(Stored items from a collection)
# # #

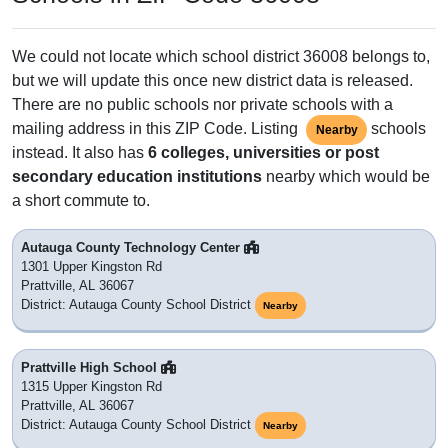
We could not locate which school district 36008 belongs to,
but we will update this once new district data is released.
There are no public schools nor private schools with a
mailing address in this ZIP Code. Listing
schools
Nearby
instead. It also has
6 colleges, universities or post
secondary education institutions
nearby which would be
a short commute to.
Autauga County Technology Center
1301 Upper Kingston Rd
Prattville, AL 36067
District: Autauga County School District
Nearby
Prattville High School
1315 Upper Kingston Rd
Prattville, AL 36067
District: Autauga County School District
Nearby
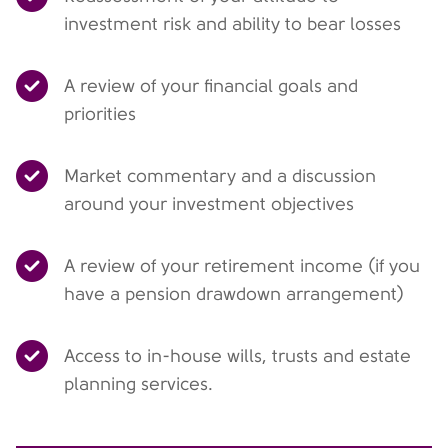
investment risk and ability to bear losses
A review of your financial goals and
priorities
Market commentary and a discussion
around your investment objectives
A review of your retirement income (if you
have a pension drawdown arrangement)
Access to in-house wills, trusts and estate
planning services.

# # #

● Aim of the task
For each line in the data above that contains the string "Kingston", extract the line.

● Result for this exercise
1301 Upper Kingston Rd
1315 Upper Kingston Rd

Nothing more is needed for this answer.